A púrpura trombocitopênica trombótica e a síndrome hemolítica-urêmica são doenças agudas e fulminantes caracterizadas pelo desenvolvimento de trombocitopenia e anemia hemolítica microangiopática.
A púrpura trombocitopênica idiopática (idiopática) é uma doença hemorrágica causada por trombocitopenia, não associada a uma doença sistêmica. Geralmente tem um curso crônico em adultos, mas muitas vezes é agudo e transitório em crianças. O tamanho do baço é normal.
Os distúrbios intracelulares hereditários das plaquetas são doenças raras e levam à manifestação de sangramento ao longo da vida.
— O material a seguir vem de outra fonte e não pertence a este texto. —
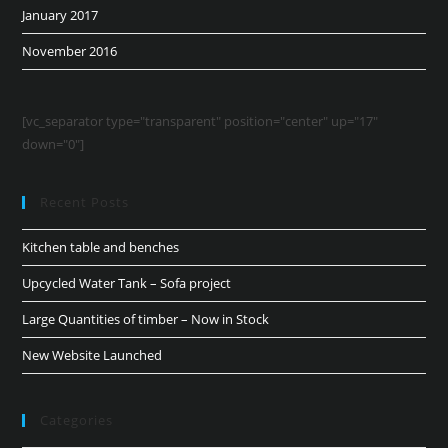
January 2017
November 2016
[vc_separator type="transparent" position="center" up="17"
down="0"]
Recent Posts
Kitchen table and benches
Upcycled Water Tank – Sofa project
Large Quantities of timber – Now in Stock
New Website Launched
Categories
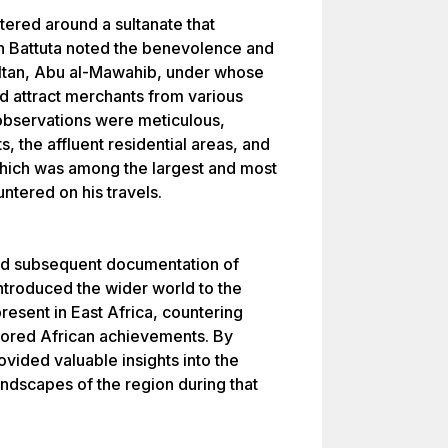
ered around a sultanate that
Ibn Battuta noted the benevolence and
sultan, Abu al-Mawahib, under whose
and attract merchants from various
 observations were meticulous,
 the affluent residential areas, and
which was among the largest and most
ntered on his travels.
 and subsequent documentation of
introduced the wider world to the
resent in East Africa, countering
gnored African achievements. By
vided valuable insights into the
landscapes of the region during that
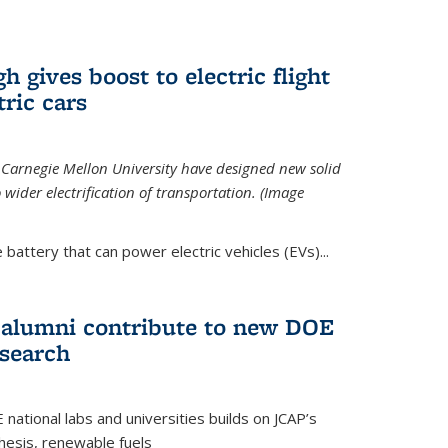
 gives boost to electric flight
tric cars
 Carnegie Mellon University have designed new solid
o wider electrification of transportation. (Image
 battery that can power electric vehicles (EVs)...
d alumni contribute to new DOE
search
tional labs and universities builds on JCAP’s
thesis, renewable fuels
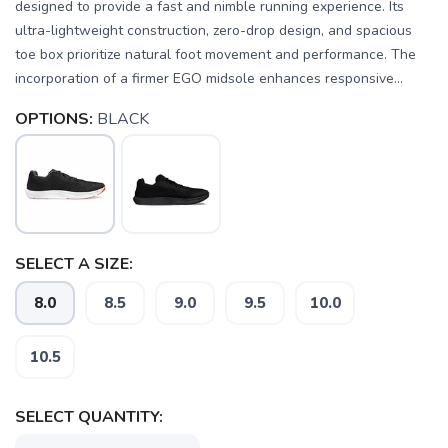
designed to provide a fast and nimble running experience. Its
ultra-lightweight construction, zero-drop design, and spacious
toe box prioritize natural foot movement and performance. The
incorporation of a firmer EGO midsole enhances responsive...
OPTIONS:
BLACK
SELECT A SIZE:
8.0
8.5
9.0
9.5
10.0
10.5
SELECT QUANTITY:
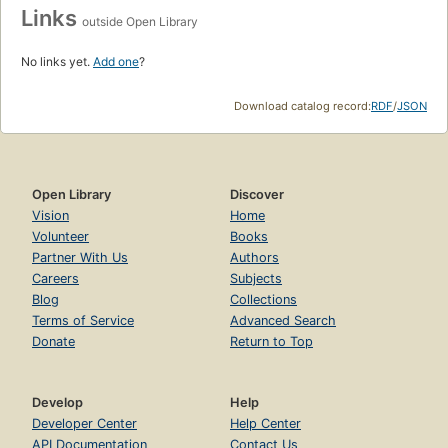
Links
outside Open Library
No links yet.
Add one
?
Download catalog record:
RDF
/
JSON
Open Library
Discover
Vision
Home
Volunteer
Books
Partner With Us
Authors
Careers
Subjects
Blog
Collections
Terms of Service
Advanced Search
Donate
Return to Top
Develop
Help
Developer Center
Help Center
API Documentation
Contact Us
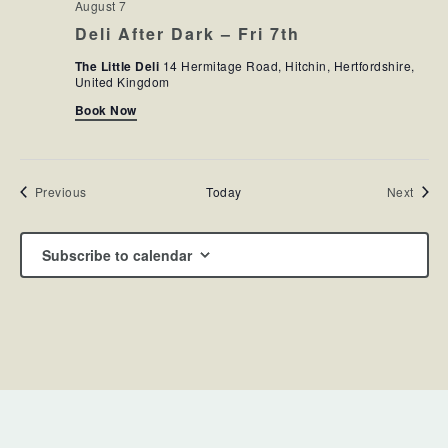
August 7
Deli After Dark – Fri 7th
The Little Deli
14 Hermitage Road, Hitchin, Hertfordshire,
United Kingdom
Book Now
Events
Event
Previous
Today
Next
Subscribe to calendar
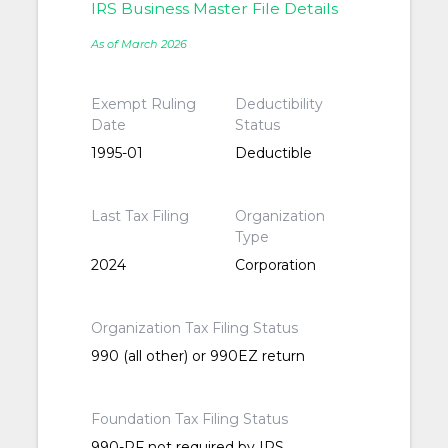
IRS Business Master File Details
As of March 2026
Exempt Ruling
Deductibility
Date
Status
1995-01
Deductible
Last Tax Filing
Organization
Type
2024
Corporation
Organization Tax Filing Status
990 (all other) or 990EZ return
Foundation Tax Filing Status
990-PF not required by IRS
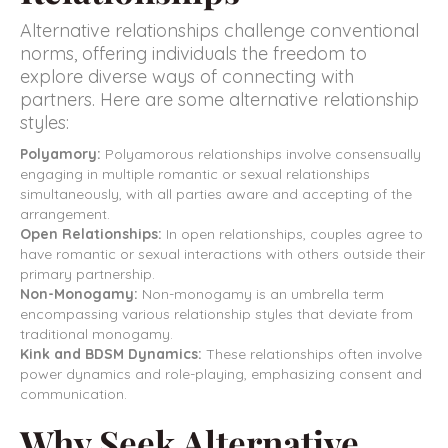
Alternative relationships challenge conventional
norms, offering individuals the freedom to
explore diverse ways of connecting with
partners. Here are some alternative relationship
styles:
Polyamory:
Polyamorous relationships involve consensually
engaging in multiple romantic or sexual relationships
simultaneously, with all parties aware and accepting of the
arrangement.
Open Relationships:
In open relationships, couples agree to
have romantic or sexual interactions with others outside their
primary partnership.
Non-Monogamy:
Non-monogamy is an umbrella term
encompassing various relationship styles that deviate from
traditional monogamy.
Kink and BDSM Dynamics:
These relationships often involve
power dynamics and role-playing, emphasizing consent and
communication.
Why Seek Alternative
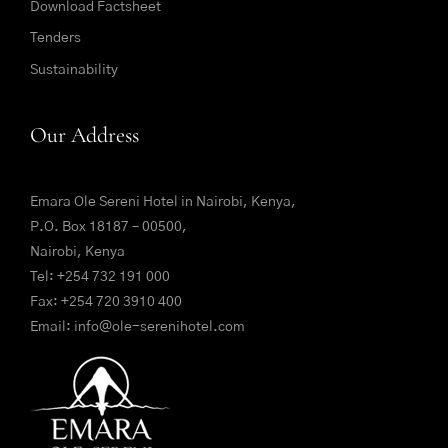
Download Factsheet
Tenders
Sustainability
Our Address
Emara Ole Sereni Hotel in Nairobi, Kenya,
P.O. Box 18187 – 00500,
Nairobi, Kenya
Tel:
+254 732 191 000
Fax: +254 720 3910 400
Email:
info@ole-serenihotel.com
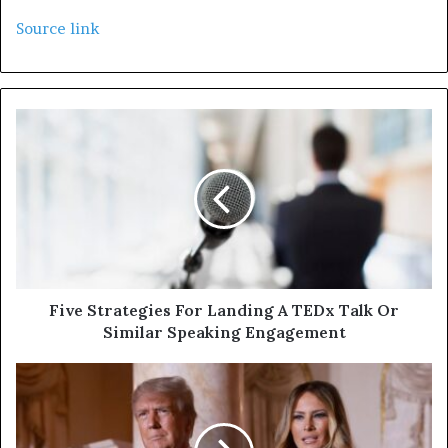
Source link
Five Strategies For Landing A TEDx Talk Or
Similar Speaking Engagement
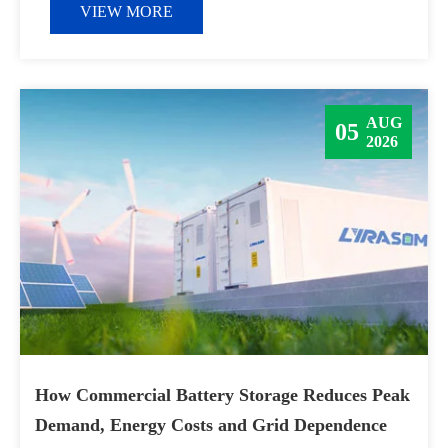
VIEW MORE
AUG
05
2026
How Commercial Battery Storage Reduces Peak
Demand, Energy Costs and Grid Dependence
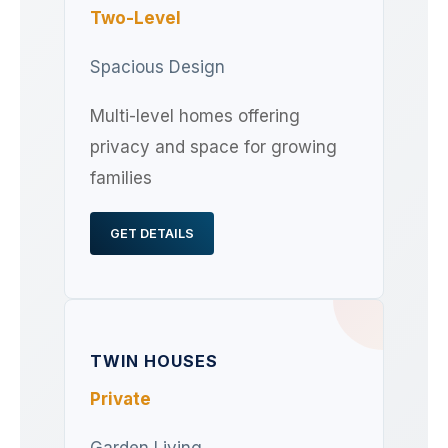
Two-Level
Spacious Design
Multi-level homes offering
privacy and space for growing
families
GET DETAILS
TWIN HOUSES
Private
Garden Living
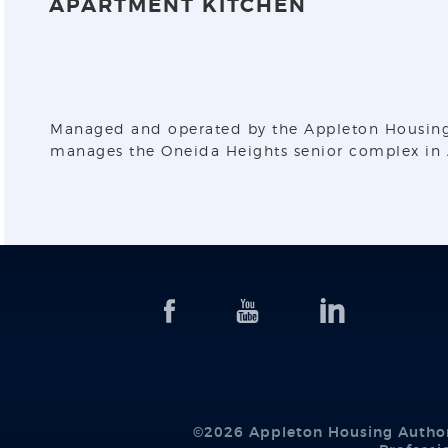
APARTMENT KITCHEN
Managed and operated by the Appleton Housing Au
manages the Oneida Heights senior complex in A
©2026 Appleton Housing Author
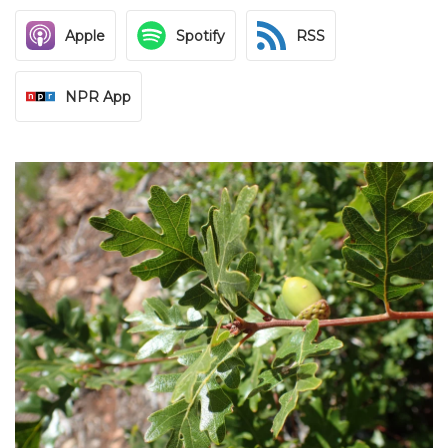
Apple
Spotify
RSS
NPR App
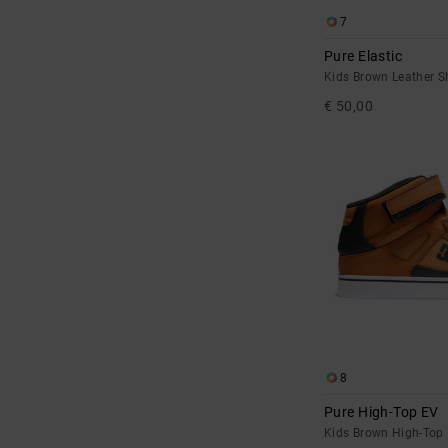
7
Pure Elastic
Kids Brown Leather S
€ 50,00
8
Pure High-Top EV
Kids Brown High-Top 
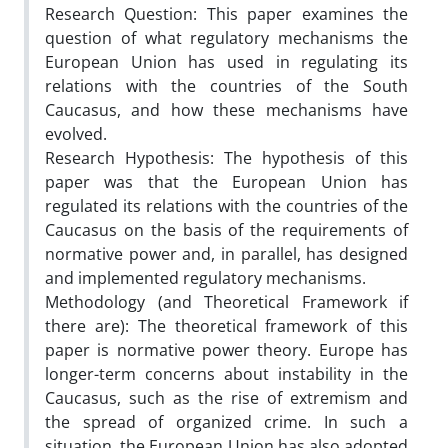
Research Question: This paper examines the
question of what regulatory mechanisms the
European Union has used in regulating its
relations with the countries of the South
Caucasus, and how these mechanisms have
evolved.
Research Hypothesis: The hypothesis of this
paper was that the European Union has
regulated its relations with the countries of the
Caucasus on the basis of the requirements of
normative power and, in parallel, has designed
and implemented regulatory mechanisms.
Methodology (and Theoretical Framework if
there are): The theoretical framework of this
paper is normative power theory. Europe has
longer-term concerns about instability in the
Caucasus, such as the rise of extremism and
the spread of organized crime. In such a
situation, the European Union has also adopted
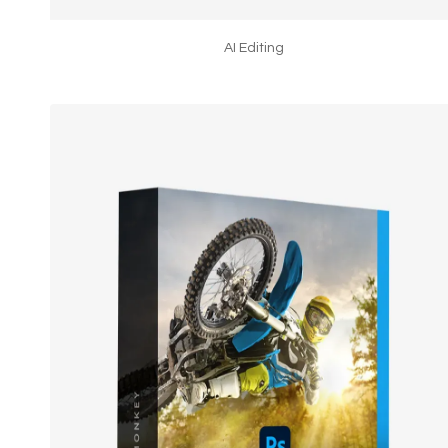
AI Editing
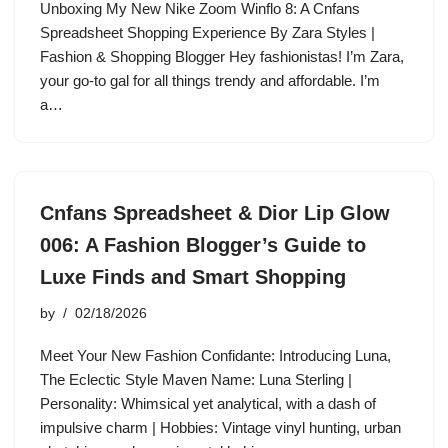
Unboxing My New Nike Zoom Winflo 8: A Cnfans
Spreadsheet Shopping Experience By Zara Styles |
Fashion & Shopping Blogger Hey fashionistas! I’m Zara,
your go-to gal for all things trendy and affordable. I’m
a…
Cnfans Spreadsheet & Dior Lip Glow
006: A Fashion Blogger’s Guide to
Luxe Finds and Smart Shopping
by
02/18/2026
Meet Your New Fashion Confidante: Introducing Luna,
The Eclectic Style Maven Name: Luna Sterling |
Personality: Whimsical yet analytical, with a dash of
impulsive charm | Hobbies: Vintage vinyl hunting, urban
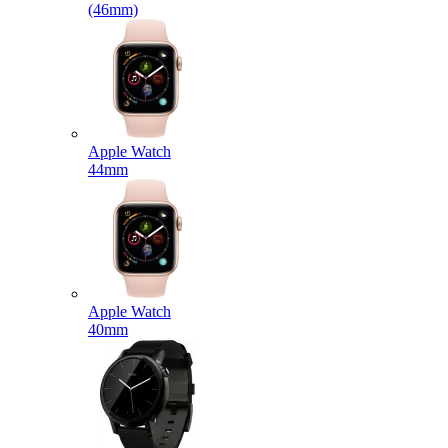
(46mm)
Apple Watch
44mm
Apple Watch
40mm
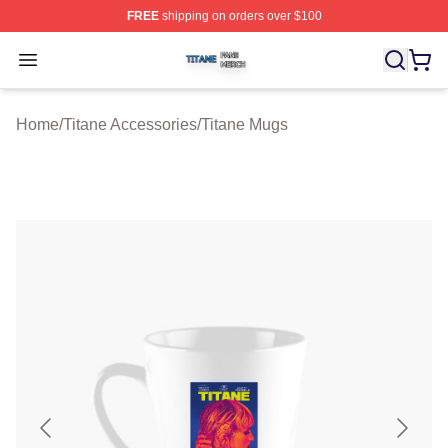
FREE
shipping on orders over $100
Titane Shop ⚡️ Officially Licensed Titane Merch Store
Open menu
Home
/
Titane Accessories
/
Titane Mugs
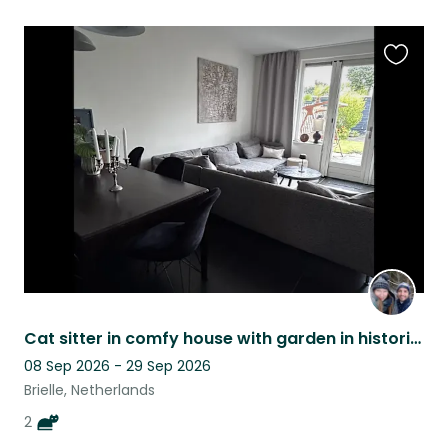
Favouri
this
listing
Cat sitter in comfy house with garden in historical town Brielle (30m Rotterdam)
08 Sep 2026 - 29 Sep 2026
Brielle, Netherlands
2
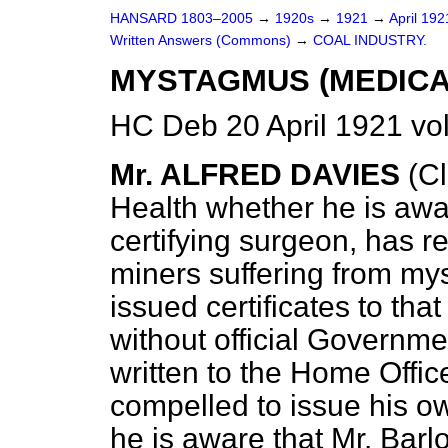
HANSARD 1803–2005
→
1920s
→
1921
→
April 19
Written Answers (Commons)
→
COAL INDUSTRY.
MYSTAGMUS (MEDICAL
HC Deb 20 April 1921 v
Mr. ALFRED DAVIES
(Cl
Health whether he is awar
certifying surgeon, has 
miners suffering from my
issued certificates to tha
without official Governmen
written to the Home Offic
compelled to issue his ow
he is aware that Mr. Barlo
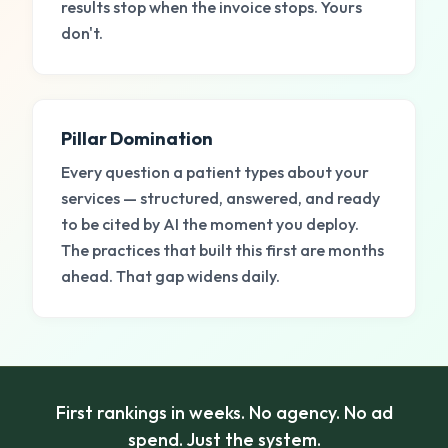
results stop when the invoice stops. Yours
don't.
Pillar Domination
Every question a patient types about your
services — structured, answered, and ready
to be cited by AI the moment you deploy.
The practices that built this first are months
ahead. That gap widens daily.
First rankings in weeks. No agency. No ad
spend. Just the system.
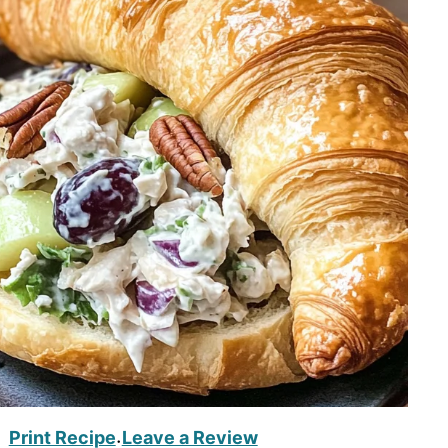
Print Recipe
Leave a Review
·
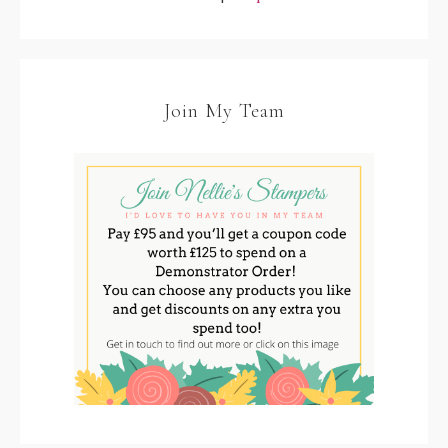
Join My Team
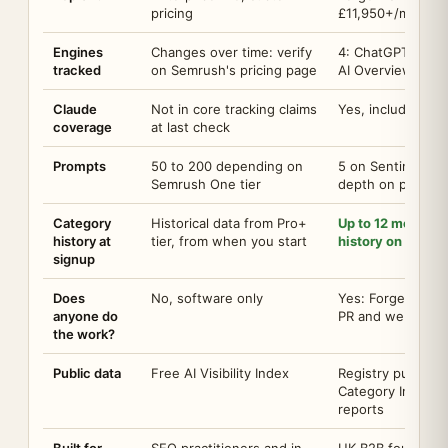
pricing
£11,950+/mo
Engines
Changes over time: verify
4: ChatGPT, Clau
tracked
on Semrush's pricing page
AI Overviews
Claude
Not in core tracking claims
Yes, included on 
coverage
at last check
Prompts
50 to 200 depending on
5 on Sentinel Fre
Semrush One tier
depth on paid tie
Category
Historical data from Pro+
Up to 12 months o
history at
tier, from when you start
history on day o
signup
Does
No, software only
Yes: Forge deliver
anyone do
PR and web work
the work?
Public data
Free AI Visibility Index
Registry publishin
Category Indexes
reports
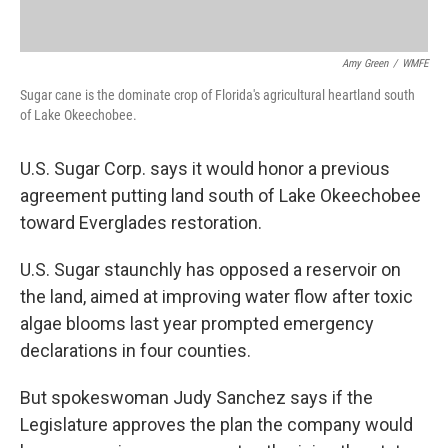
Amy Green
/
WMFE
Sugar cane is the dominate crop of Florida's agricultural heartland south
of Lake Okeechobee.
U.S. Sugar Corp. says it would honor a previous
agreement putting land south of Lake Okeechobee
toward Everglades restoration.
U.S. Sugar staunchly has opposed a reservoir on
the land, aimed at improving water flow after toxic
algae blooms last year prompted emergency
declarations in four counties.
But spokeswoman Judy Sanchez says if the
Legislature approves the plan the company would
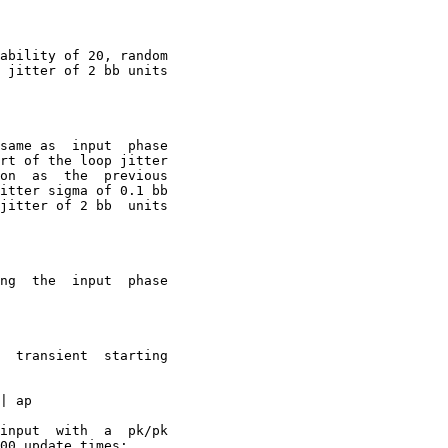
ability of 20, random

t  phase

rt of the loop jitter

on  as  the  previous

jitter of 2 bb  units

t  phase

input  with  a  pk/pk

00 update times:
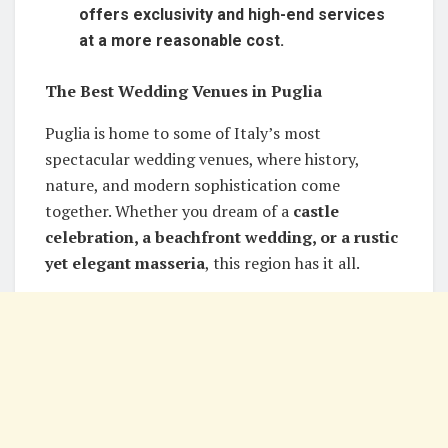
offers exclusivity and high-end services
at a more reasonable cost.
The Best Wedding Venues in Puglia
Puglia is home to some of Italy’s most
spectacular wedding venues, where history,
nature, and modern sophistication come
together. Whether you dream of a
castle
celebration, a beachfront wedding, or a rustic
yet elegant masseria
, this region has it all.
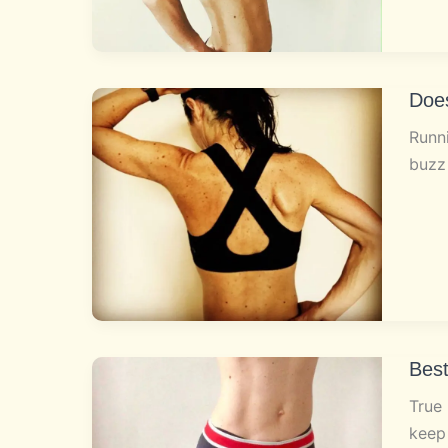
Doe
Runni
buzz
Bes
True 
keep 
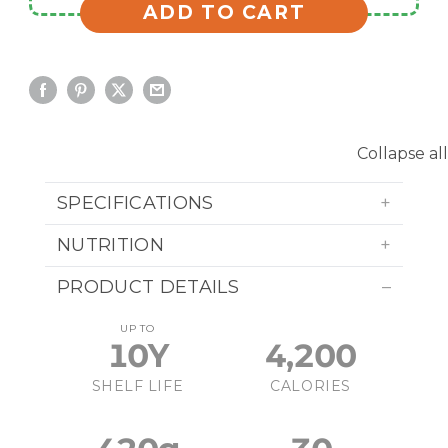
ADD TO CART
Collapse all
SPECIFICATIONS
NUTRITION
PRODUCT DETAILS
UP TO
10Y
4,200
SHELF LIFE
CALORIES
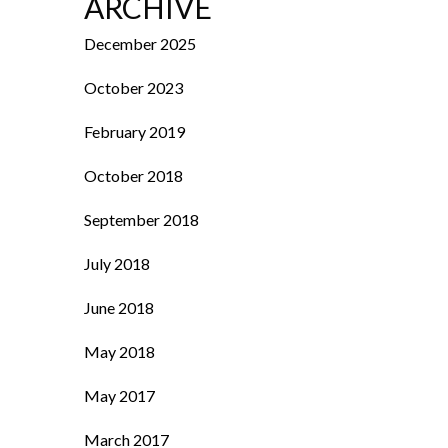
ARCHIVE
December 2025
October 2023
February 2019
October 2018
September 2018
July 2018
June 2018
May 2018
May 2017
March 2017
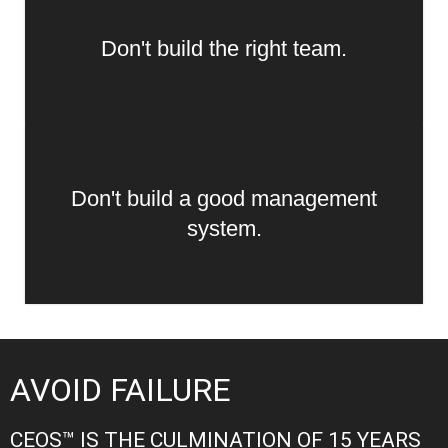
Don't build the right team.
Don't build a good management
system.
AVOID FAILURE
CEOS™ IS THE CULMINATION OF 15 YEARS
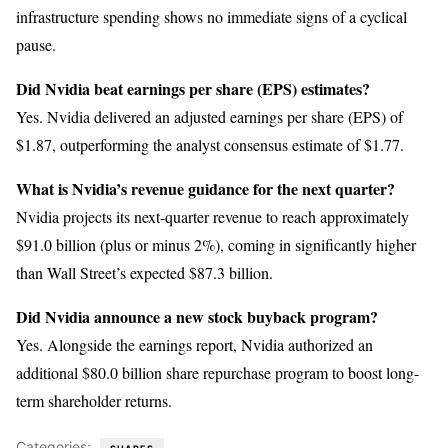
infrastructure spending shows no immediate signs of a cyclical
pause.
Did Nvidia beat earnings per share (EPS) estimates?
Yes. Nvidia delivered an adjusted earnings per share (EPS) of
$1.87, outperforming the analyst consensus estimate of $1.77.
What is Nvidia’s revenue guidance for the next quarter?
Nvidia projects its next-quarter revenue to reach approximately
$91.0 billion (plus or minus 2%), coming in significantly higher
than Wall Street’s expected $87.3 billion.
Did Nvidia announce a new stock buyback program?
Yes. Alongside the earnings report, Nvidia authorized an
additional $80.0 billion share repurchase program to boost long-
term shareholder returns.
Categories:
O diagnóstico é confirmado pelo estudo da agregação plaquetária. Na presença de manifestações graves de sangramento, a transfusão de plaquetas é necessária.
As plaquetas são fragmentos de megacariócitos que fornecem hemostasia do sangue circulante. A trombopoietina é sintetizada pelo fígado em resposta a uma diminuição do número de megacariócitos da medula óssea e plaquetas circulantes e estimula a medula óssea na síntese de plaquetas dos megacariócitos.
As consequências da linfopenia incluem o desenvolvimento de infecções oportunistas e um risco aumentado de câncer e doenças autoimunes. Se a linfopenia for detectada durante a realização de um exame de sangue geral, testes diagnósticos devem ser realizados para estados imunodeficientes e análise de subpopulações de linfócitos. O tratamento é direcionado para a doença subjacente.
Neutropenia (agranulocitose, granulocitopenia) é uma diminuição do número de neutrófilos no sangue (granulócitos). Na neutropenia grave, o risco e a gravidade das infecções bacterianas e fúngicas aumentam.
Devido à alta incidência de talassemia HbS e beta-talassemia em determinados grupos populacionais, a presença congênita de ambas as anomalias é bastante frequente.
Os sintomas e queixas são causados pelo desenvolvimento de anemia, hemólise, esplenomegalia, hiperplasia da medula óssea e transfusões múltiplas com sobrecarga de ferro. O diagnóstico é baseado em uma análise quantitativa da hemoglobina.
Hemoglobina E é a terceira ocorrência mais frequente de hemoglobinopatia (após HbA e HbS), ocorre principalmente em pessoas negras e americanas e pessoas do Sudeste Asiático, enquanto que entre os chineses é raro.